→ Stored data entries:

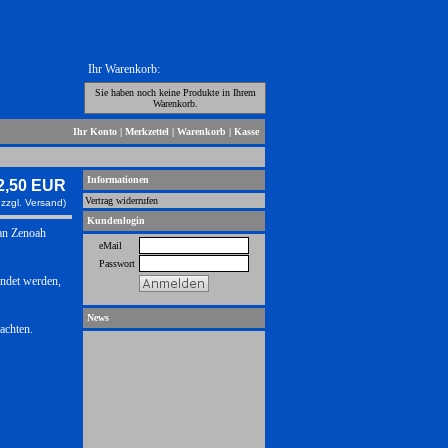
Ihr Warenkorb:
Sie haben noch keine Produkte in Ihrem
Warenkorb.
Ihr Konto
|
Merkzettel
|
Warenkorb
|
Kasse
Informationen
2,50 EUR
Vertrag widerrufen
 zzgl.
Versand)
Kundenlogin
 an Zenoah
eMail
Passwort
ndet werden,
News
 achten.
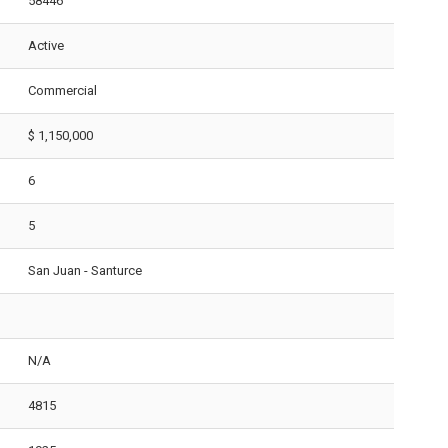
58446
Active
Commercial
$ 1,150,000
6
5
San Juan - Santurce
N/A
4815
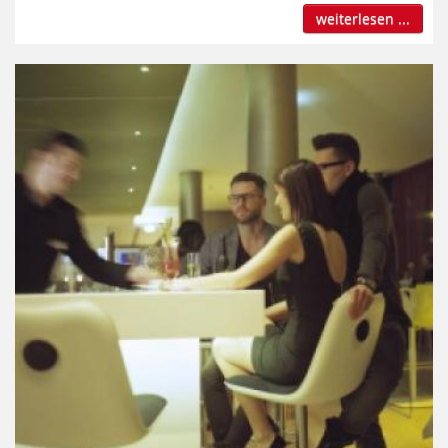
weiterlesen ...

→ What to produce: Please write out exactly the lines from the one containing "Vertrag widerrufen" through the last line of the records above, and leave out any pictures.

→ Written solution:
Vertrag widerrufen
 zzgl.
Versand)
Kundenlogin
 an Zenoah
eMail
Passwort
ndet werden,
News
 achten.
58446
Active
Commercial
$ 1,150,000
6
5
San Juan - Santurce
N/A
4815
weiterlesen ...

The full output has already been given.